When he eventually does leave Downing Street, education will be seen by a mile as his most enduring domestic policy achievement. He will have accomplished more in this area than any prime minister since Clement Attlee.
When all the mist of claim and denigration is cleared away, Mr Blair will be seen to have achieved, if not a world-class education system, at least primary and secondary education sectors that are immeasurably better than they were in 1997.
They have been the beneficiary of the bonfire of old Labour thinking on education, as well as a willingness to embrace fresh ideas from abroad, mainly the United States, and from the independent sector. Despite the mantra "standards not structures", it has been structural reform, with the coming of specialist schools, which has lain at the heart of the improvement.
There are now 2,400 specialist schools, nearly 80 per cent of the total of 3,100 maintained secondary schools in England. By most measures of performance -GCSE and A-level results, attendance and "stay-on" rates after 16 - specialist schools have outperformed non-specialist schools.
This is not what the detractors say, but they are wrong. Specialist schools have made a real and material difference to the lives of hundreds of thousands of pupils. Driving this change has been the Specialist Schools and Academies Trust (SSAT). Founded in 1987 under Margaret Thatcher, the trust in its first incarnation helped to establish the first 15 city technology colleges, which are the forerunners of today's controversial but pioneering academies.
In 1994, the first 50 specialist technology colleges were created from existing comprehensive schools to specialise in teaching the first three specialisms of mathematics, science, and design and technology. Within two years, others were added, including languages, sports and art.
The current name was adopted in 2005 when the Specialist Schools Trust was given the added responsibility of driving forward the academies programme to achieve former prime minister John Major's target of establishing 200 of these schools within the next few years.
The SSAT is not only spearheading the drive to make all remaining secondary schools either specialist schools or academies: it has also developed an ambitious programme to disseminate learning and best practice across all schools. It has established networks so that schools with different specialisms can cross-fertilise their ideas, and it is developing links with schools in Australia, China, the US, South America and elsewhere.
Leadership courses are one of its most impressive features.

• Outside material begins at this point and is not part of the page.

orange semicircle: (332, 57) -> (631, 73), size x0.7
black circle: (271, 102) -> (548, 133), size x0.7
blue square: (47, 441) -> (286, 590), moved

Using the expertise of heads and deputy heads, the trust has been far more successful than the National College for School Leadership.

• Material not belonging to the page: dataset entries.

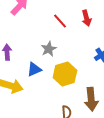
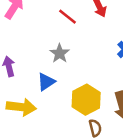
yellow hexagon: (65, 74) -> (86, 100), moved

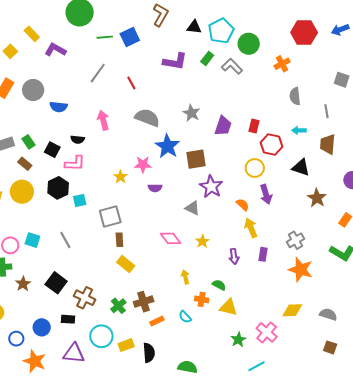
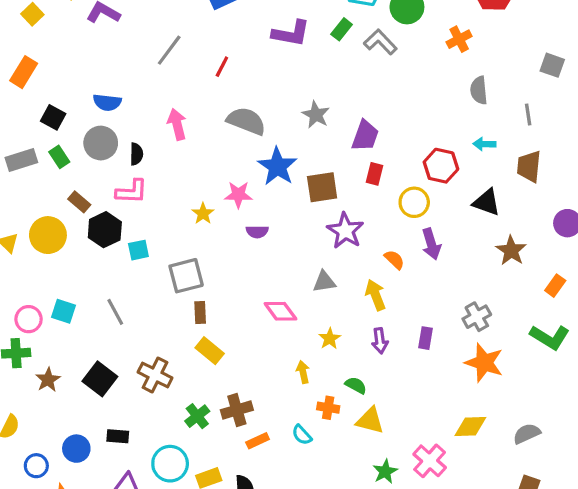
red line: (131, 83) -> (222, 67), turned 56
gray circle: (33, 90) -> (101, 143), moved
red rectangle: (254, 126) -> (375, 174), moved
black semicircle: (78, 139) -> (136, 154), turned -96
black square: (52, 150) -> (53, 117), moved
brown rectangle: (25, 164) -> (79, 202), moved
gray triangle: (192, 208) -> (324, 282), moved, turned -35
yellow arrow: (251, 228) -> (376, 295), moved
yellow star: (202, 241) -> (330, 339), moved
brown cross: (85, 298) -> (155, 375), moved
gray semicircle: (328, 314) -> (527, 434), turned -42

I would urge independent schools to affiliate to the SSAT, as my own school is doing. They will not only gain much from the exchange of ideas - not least about curriculum development and ICT - but they will also be engaged in bridging the worst feature of British education over the past 100 years: the chasm between the independent and state sectors.
It is utterly crazy to continue to allow both sectors to inhabit parallel universes. As soon as proper exchange happens, people will begin to ask, "Why did this not begin to happen in earnest before?"
Not that specialist schools are flawless. In particular, it seems odd to those in the independent sector that so much weight should be given to just one specialism. Independent schools try to be excellent in all the 11 areas of specialism. So the recent move for "high-performing" specialist schools to be allowed to develop a second specialism is encouraging. More in this direction, please.